-- Data for review follows --

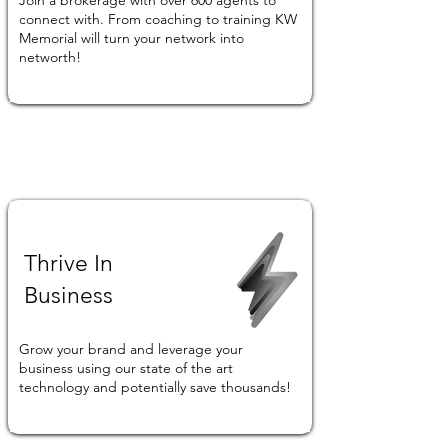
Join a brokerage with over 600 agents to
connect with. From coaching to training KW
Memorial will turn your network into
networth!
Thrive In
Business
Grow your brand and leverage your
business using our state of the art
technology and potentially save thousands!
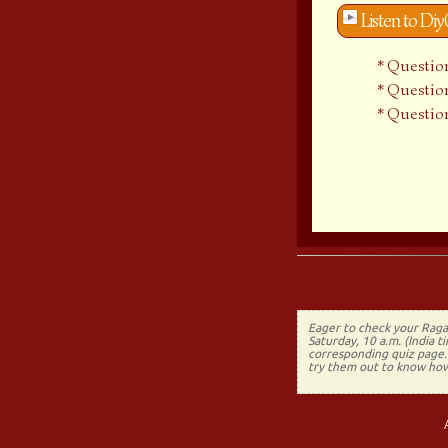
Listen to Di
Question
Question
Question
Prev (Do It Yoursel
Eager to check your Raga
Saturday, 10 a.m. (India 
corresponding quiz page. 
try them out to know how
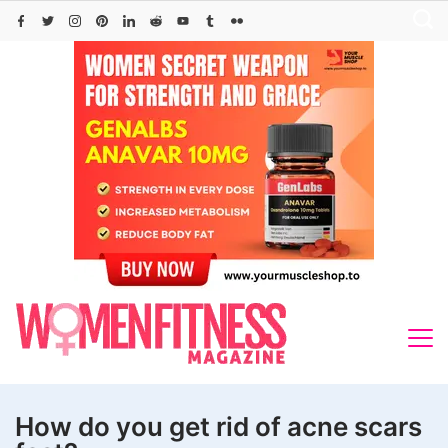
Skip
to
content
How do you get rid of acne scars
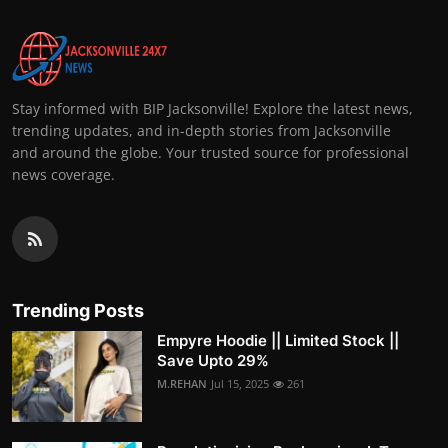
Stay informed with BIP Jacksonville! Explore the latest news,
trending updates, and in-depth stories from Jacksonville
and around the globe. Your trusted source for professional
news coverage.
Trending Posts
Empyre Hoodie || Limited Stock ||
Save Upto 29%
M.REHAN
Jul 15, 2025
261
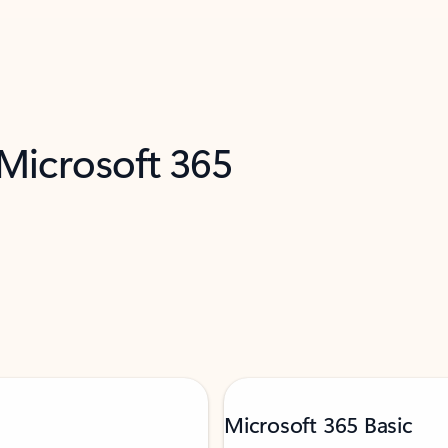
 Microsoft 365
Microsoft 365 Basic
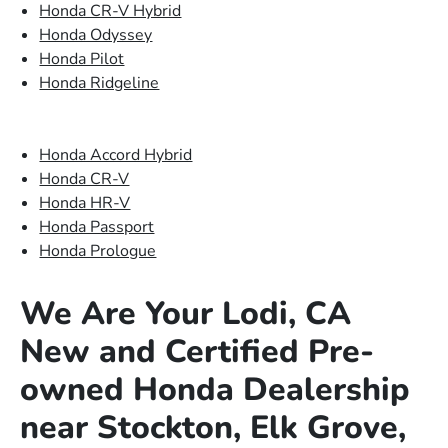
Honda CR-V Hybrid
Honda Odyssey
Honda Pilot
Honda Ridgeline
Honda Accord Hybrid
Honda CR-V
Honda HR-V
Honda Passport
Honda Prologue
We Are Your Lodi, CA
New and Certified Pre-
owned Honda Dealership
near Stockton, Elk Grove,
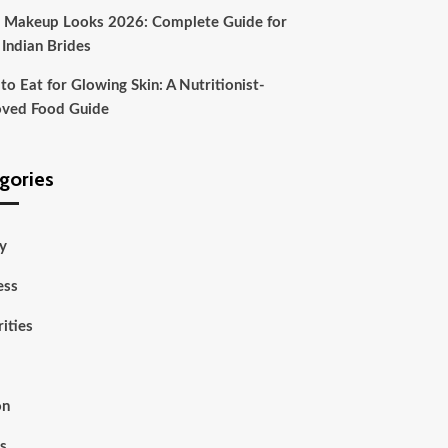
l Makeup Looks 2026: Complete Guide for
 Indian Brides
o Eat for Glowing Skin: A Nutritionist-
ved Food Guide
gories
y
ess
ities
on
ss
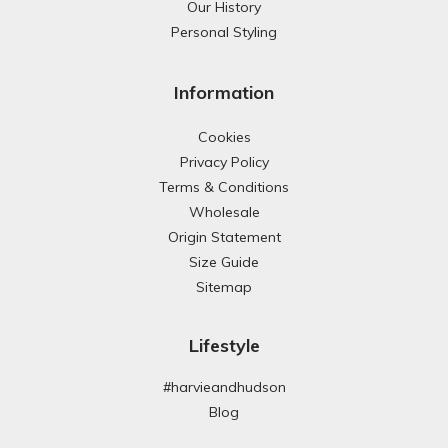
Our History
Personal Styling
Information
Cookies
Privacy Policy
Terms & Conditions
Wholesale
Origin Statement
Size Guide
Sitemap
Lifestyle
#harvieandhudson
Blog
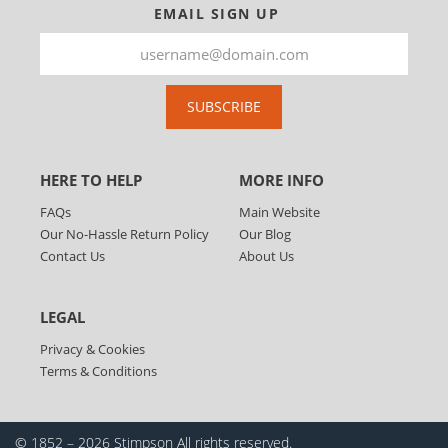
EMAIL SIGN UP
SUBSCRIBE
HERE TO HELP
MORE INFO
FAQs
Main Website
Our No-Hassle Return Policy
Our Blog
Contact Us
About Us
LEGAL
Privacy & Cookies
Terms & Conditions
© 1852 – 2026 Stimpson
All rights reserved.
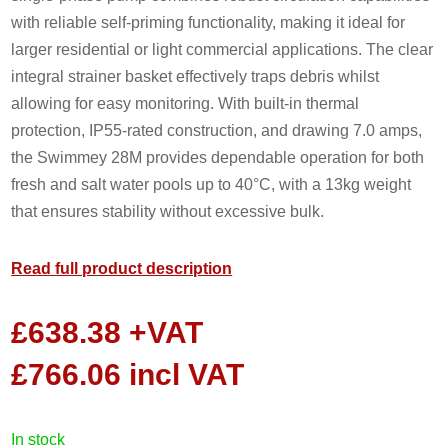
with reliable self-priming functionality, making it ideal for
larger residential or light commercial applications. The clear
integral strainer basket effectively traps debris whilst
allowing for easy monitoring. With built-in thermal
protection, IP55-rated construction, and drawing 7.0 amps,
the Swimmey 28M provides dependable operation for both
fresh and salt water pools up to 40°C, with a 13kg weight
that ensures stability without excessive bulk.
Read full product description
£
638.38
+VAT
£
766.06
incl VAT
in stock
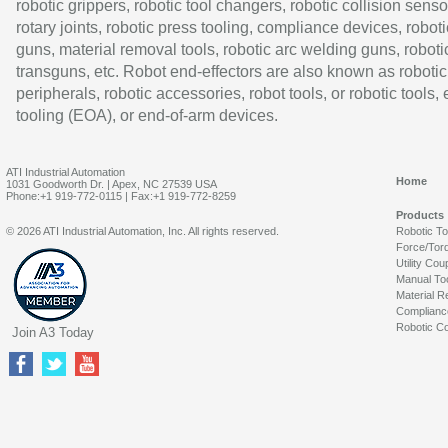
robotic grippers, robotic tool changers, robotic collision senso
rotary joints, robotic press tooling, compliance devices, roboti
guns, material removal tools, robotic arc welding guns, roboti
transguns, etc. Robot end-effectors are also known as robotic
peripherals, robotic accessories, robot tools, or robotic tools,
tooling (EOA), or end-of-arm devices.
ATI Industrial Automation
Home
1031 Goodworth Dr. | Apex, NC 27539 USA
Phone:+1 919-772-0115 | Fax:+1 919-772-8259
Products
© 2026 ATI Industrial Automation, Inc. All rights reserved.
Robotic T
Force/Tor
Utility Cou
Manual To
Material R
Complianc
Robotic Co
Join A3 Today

-- Data for review concluded --

### What you should do
Repeat only the stretch of lines that begins at the line containing "guns, material removal" and ends at the last line above, both included.

### Written answer
guns, material removal tools, robotic arc welding guns, roboti
transguns, etc. Robot end-effectors are also known as robotic
peripherals, robotic accessories, robot tools, or robotic tools,
tooling (EOA), or end-of-arm devices.
ATI Industrial Automation
Home
1031 Goodworth Dr. | Apex, NC 27539 USA
Phone:+1 919-772-0115 | Fax:+1 919-772-8259
Products
© 2026 ATI Industrial Automation, Inc. All rights reserved.
Robotic T
Force/Tor
Utility Cou
Manual To
Material R
Complianc
Robotic Co
Join A3 Today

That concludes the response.